Assessing cases for SARS in the Netherlands
Abstract number: 10.1111/j.1198-743X.2004.902_o194.x
To evaluate the assessment of cases presented under suspicion of SARS and to estimate the impact of various case definitions.
Descriptive study of the cases submitted between 17 March and 7 July. A two sources capture-recapture method was used. The first source consisted of cases reported by clinicians and general practitioners to community health services. Public health physicians submitted the cases for further assessment to the National Co-ordination Centre for Communicable Diseases (LCI). The other source consisted of the data base from the Reference Laboratory for SARS (Virology Dept, Erasmus MC) where clinical specimens were received. The first assessment by clinician/public health physician was compared with the assessment on the basis of the ruling case definition at that moment and with a retrospective reassessment using the latest Dutch case definition (i.e. WHO-case definition, 1 May 2003).

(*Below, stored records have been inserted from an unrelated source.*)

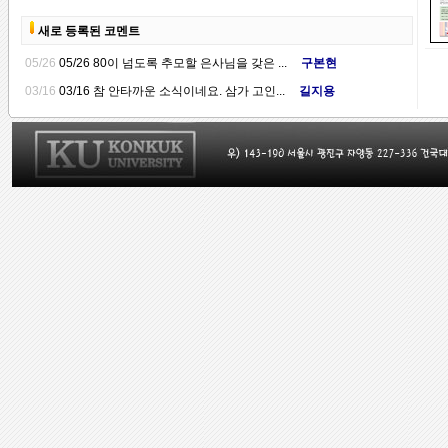
새로 등록된 코멘트
05/26
05/26
80이 넘도록 추모할 은사님을 갖은 ...
구본현
03/16
03/16
참 안타까운 소식이네요. 삼가 고인...
길지용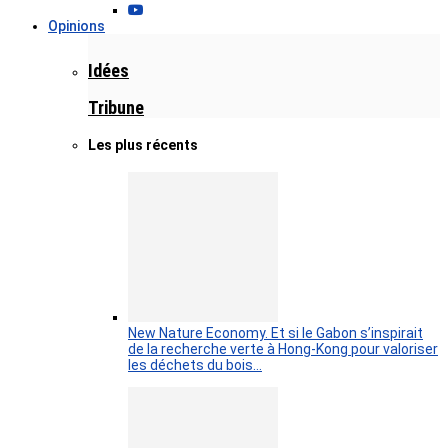
Opinions
Idées
Tribune
Les plus récents
New Nature Economy. Et si le Gabon s’inspirait
de la recherche verte à Hong-Kong pour valoriser
les déchets du bois…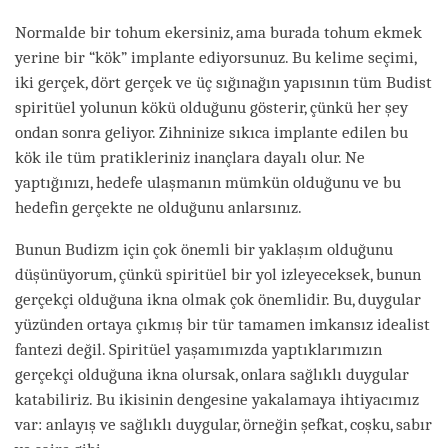
Normalde bir tohum ekersiniz, ama burada tohum ekmek
yerine bir “kök” implante ediyorsunuz. Bu kelime seçimi,
iki gerçek, dört gerçek ve üç sığınağın yapısının tüm Budist
spiritüel yolunun kökü olduğunu gösterir, çünkü her şey
ondan sonra geliyor. Zihninize sıkıca implante edilen bu
kök ile tüm pratikleriniz inançlara dayalı olur. Ne
yaptığınızı, hedefe ulaşmanın mümkün olduğunu ve bu
hedefin gerçekte ne olduğunu anlarsınız.
Bunun Budizm için çok önemli bir yaklaşım olduğunu
düşünüyorum, çünkü spiritüel bir yol izleyeceksek, bunun
gerçekçi olduğuna ikna olmak çok önemlidir. Bu, duygular
yüzünden ortaya çıkmış bir tür tamamen imkansız idealist
fantezi değil. Spiritüel yaşamımızda yaptıklarımızın
gerçekçi olduğuna ikna olursak, onlara sağlıklı duygular
katabiliriz. Bu ikisinin dengesine yakalamaya ihtiyacımız
var: anlayış ve sağlıklı duygular, örneğin şefkat, coşku, sabır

In the Netherlands five case-definitions were issued, reflecting the dilemmas with respect to specificity versus sensitivity within risk assessment. Seventy-two patients were submitted for SARS assessment of which 51 to the LCI, 37 to the reference laboratory; 16 patients were identified in both data bases. The three major criteria for SARS (respiratory disease, fever > 38°C and travel related risk) were met in 25 cases (34%). Using the most sensitive case definition (i.e. WHO; revised 1 May 2003) 21 cases would have required reporting for SARS-assessment as suspect cases and two patients as probable cases. Using the more specific case definitions, only nine cases would have met the criteria for reporting and SARS assessment, whereas, despite the case definitions, 52 cases were presented as serious suspect by clinician or public health physician. Risk ratios for being a suspect case were calculated comparing the presentation by the physician versus the first assessment and the reassessment. The reference laboratory performed serological testing for antibodies against SARS-CoV, as well as virus culture and PCR. None of the patients tested positive for the SARS-CoV.
Even when using case definitions with a high specificity over-reporting of cases takes place. Over-reporting of cases should be taken into account when estimating and planning epidemic control resources. The non-cases would require a thorough assessment and case management as well. A centralised assessment centre is recommended."